When fiscal multipliers are large, government spending cuts and tax hikes have a large adverse effect on output in the short run, and a small initial effect on the ratio of debt to GDP (Eyraud and Weber, 2013). Indeed, as GDP may initially decline by more than debt, it may lead to an initial increase in the debt-to-GDP ratio, something we have seen in a number of countries in this crisis. (All that is needed, for example, is a multiplier above 1 and the sum of the ratio of revenue-to-GDP and the debt-to-GDP ratio above 100 per cent).
Large multipliers do not necessarily affect the optimal timing of fiscal consolidation, however. If they remain just as large in the future, the adjustment will be as painful later. But, if they are larger now than later, this tilts the adjustment toward doing more later: Less pain now, less pain later. And there are at least three reasons to believe that multipliers are larger now (…)
A second argument in favour of backloading is that, when growth is low, the economy is more vulnerable to “stalling” and slipping into recession (Nailwaik, 2011, Sheets, 2011, and others). Tightening fiscal policy when growth is low is thus riskier than when growth is near normal. (A more accurate statement would probably replace “low growth” by “large output gap” as it is really the level of activity that matters here. But the literature has focused on growth rather than on the gap.)
In this sense, the large fiscal consolidation taking place in the United States this year is not as bad, given relatively strong private demand, as the same fiscal consolidation would be in countries where private demand is very weak (…)
A third argument in favor of backloading is that fiscal consolidation carries the risk of causing long-term economic damage through hysteresis effects. DeLong and Summers (2012) have argued that a process of “hysteresis” links the short-term cycle to the long-term trend, implying more persistent fiscal policy effects (…)
The motivation behind fiscal consolidation is that high debt presents costs and risks, and it is therefore essential to reduce it. Textbooks focus on two types of costs, the displacement of capital by debt, and the distortions implied by the higher taxes needed to service the debt. While both indeed reduce growth, there are at least two even more relevant considerations.

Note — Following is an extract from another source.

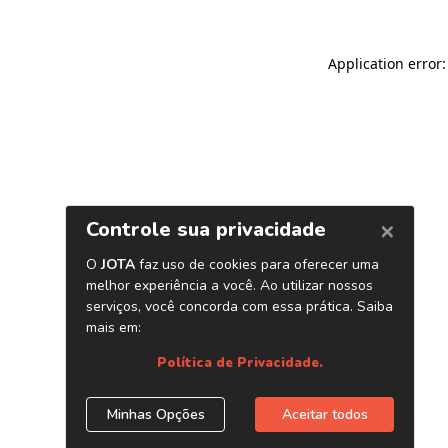
Application error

The first one is debt overhang. If bond holders believe that the state may default on its bonds, they will require a risk premium and thus a higher interest rate. The crisis has made investors question the safety of government bonds, and many sovereign bonds now indeed have to pay higher spreads. Not only do these higher sovereign spreads make it harder for the government to sustain debt, they typically lead to higher spreads for private borrowers as well (Zoli, 2013). Also, uncertainty associated with the possibility of default feeds uncertainty about taxation and inflation, and all these effects are likely to reduce growth.
The second one, which is closely related, is the risk of multiple equilibria. When debt levels are high, but not so high that default is certain, there are likely to be two, self-fulfilling, equilibria: “good” and “bad.” The “good” equilibrium is where investors believe that the probability of default is low and ask for a low interest rate. The “bad” equilibrium is where investors believe the probability of default is higher and ask for a higher interest rate to compensate for the risk, making it harder for the government to avoid default, and thus justifying their initial beliefs. The higher the level of debt, the closer the two equilibria, and the more likely that, at some point, the economy suddenly shifts to the bad equilibrium. There is no magic number, but at, say, a 100 per cent debt-to-GDP ratio, a 5 percentage point increase in the interest rate, which leads to an increase in the interest bill of 5 per cent of GDP, may well make the difference between sustainability and eventual default.